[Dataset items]
┄┄┄┄┄┄┄┄┄┄┄┄┄┄┄┄┄┄┄┄
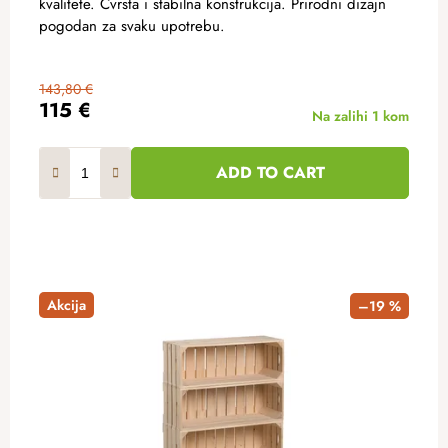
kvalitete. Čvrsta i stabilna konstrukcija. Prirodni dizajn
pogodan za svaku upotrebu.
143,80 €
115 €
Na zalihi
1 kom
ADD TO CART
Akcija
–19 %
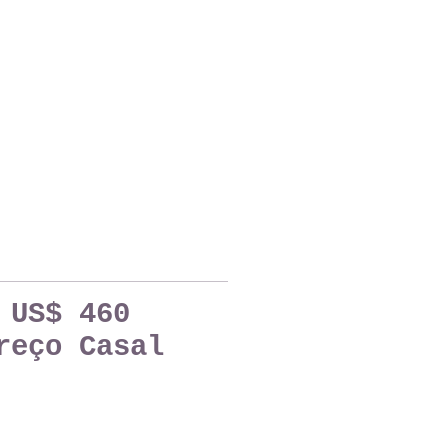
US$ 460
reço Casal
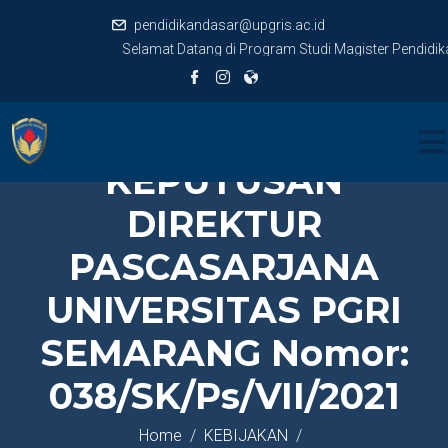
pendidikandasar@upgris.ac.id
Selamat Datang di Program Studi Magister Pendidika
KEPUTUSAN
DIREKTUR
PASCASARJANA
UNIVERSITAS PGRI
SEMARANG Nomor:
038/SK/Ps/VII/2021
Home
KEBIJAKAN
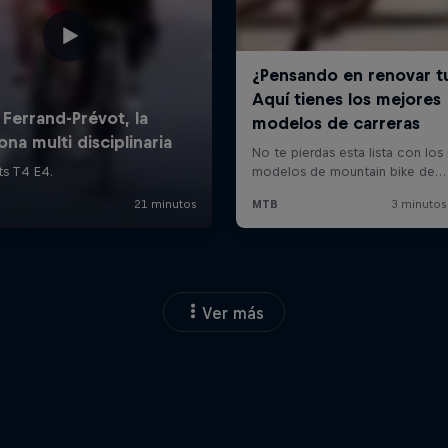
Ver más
┄┄┄┄┄┄┄┄┄┄┄┄┄┄┄┄┄┄┄┄
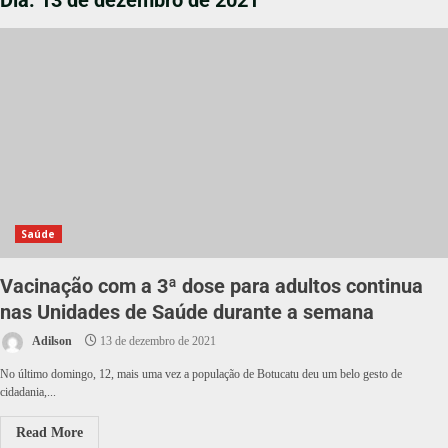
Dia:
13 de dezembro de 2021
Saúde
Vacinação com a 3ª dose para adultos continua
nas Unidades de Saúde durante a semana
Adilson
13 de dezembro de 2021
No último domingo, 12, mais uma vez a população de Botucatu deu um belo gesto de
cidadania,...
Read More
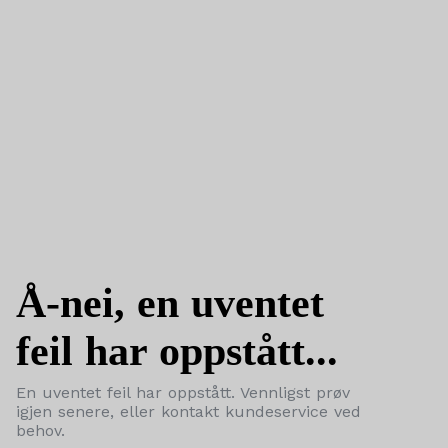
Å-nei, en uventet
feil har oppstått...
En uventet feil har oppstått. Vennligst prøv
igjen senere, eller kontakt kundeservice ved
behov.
┄┄┄┄┄┄┄┄┄┄┄┄┄┄┄┄┄┄┄┄
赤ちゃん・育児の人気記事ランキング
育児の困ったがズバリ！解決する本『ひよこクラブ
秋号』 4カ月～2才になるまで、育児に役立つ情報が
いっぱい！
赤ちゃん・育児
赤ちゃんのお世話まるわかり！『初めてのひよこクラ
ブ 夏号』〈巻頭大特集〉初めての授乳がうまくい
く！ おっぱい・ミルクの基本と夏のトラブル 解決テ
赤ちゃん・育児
┄┄┄┄┄┄┄┄┄┄┄┄┄┄┄┄┄┄┄┄
## WHAT IS NEEDED
Report how many lines above contain the string "Saúde". Please write the number only.

## ANSWER TO THE EXERCISE
2